In Cala Rajada angekommen, standen wir aber immer noch vor dem gleichen Problem: Wir brauchten ein Zimmer für die Nacht! Also haben wir den neu erworbenen Reiseführer aufgeschlagen und mindestens 10 Hostals durchtelefoniert – ALLE voll belegt! Durch viel glück konnten wir aber ein freies Einzelzimmer in Hostal Bonzo ausmachen und für 2 Nächte belegen!
In der Stadt waren super viele deutsche, jugentliche Touristen, insgesamt fühlte man sich abends ein wenig an die Bilder erinnert, die man auf luxemburgischen Fernsehstationen von s’Arenal sieht…
Wir haben uns zum Abendessen ein wenig abseits der Hauptverkehrs- und Party-Zonen bewegt und in einem relativ “einheimischen” Lokal zu abend gegessen. Die anwesenden Personen sprachen alle ausschließlich spanisch, es lief sowas wie das spanische “Top Of The Pops” im Fernsehen und die Speisekarte war auf spanisch. Nach 2 Essen und 4 Getränken für 20 € inkl. Tipp haben wir dann den kleinen Strand Cala Gat augesucht, der ein wenig abseits liegt und sehr heimelig wirkt! Wenn “El Gato” der Kater ist, dürft ihr raten, was Cala Gat heißen könnte… Richtig: Katzenbucht! Und eben solche Tiere konnten wir dort auch antreffen, richtig zutrauliche Tierchen (;
Abends in der Bar des Hostals haben wir noch einen deutschen Speedboat-Fahrer getroffen, der mit Touristentouren sein geld verdient.
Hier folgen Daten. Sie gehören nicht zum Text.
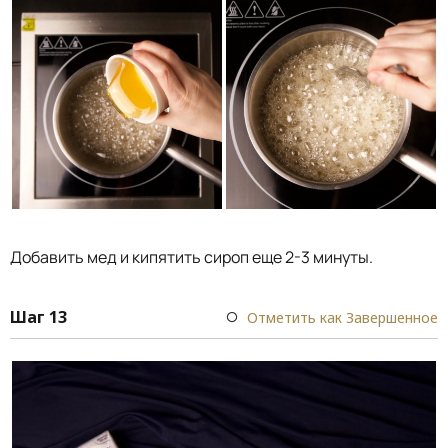
Добавить мед и кипятить сироп еще 2-3 минуты.
Шаг 13
Отметить как Завершенное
Der Typ hat uns aber direkt als nicht ganz passende Klientel eingeschätzt und uns daher eher einige nette Plätze in den Bergen und Wäldern empfohlen, was uns mit Sicherheit mehr interessieren würde – von einem der Plätze in den Bergen hat er die Koordinaten auf den Unterschenkel tattoowiert, weil er selber so begeistert davon ist!
Das Zimmer selber war sauber, sehr aufgeräumt und war alleine durch das private Badezimmer sehr sympathisch, haha! Das Bett war zwar (weil eben Einzelzimmer) etwas eng für zwei, aber das ging schon!
Problem des Tages:
K.’s Geldkarte hat bei der spanischen Santander-Bank Probleme gemacht. Angeblich hätte sie das Tageslimit an Geld bereits abgehoben – obwohl diese Karte seit mindestens 4 Tagen nicht mehr benutzt worden war!
Meine Karte hat hingegen ohne Probleme funktioniert und sollte uns die nächsten Nächte ein Dach über dem Kopf gewährleisten…
Ach ja: Dreimal dürft ihr raten, wo Dieter Bohlen nun lebt…. Genau, in Cala Rajada!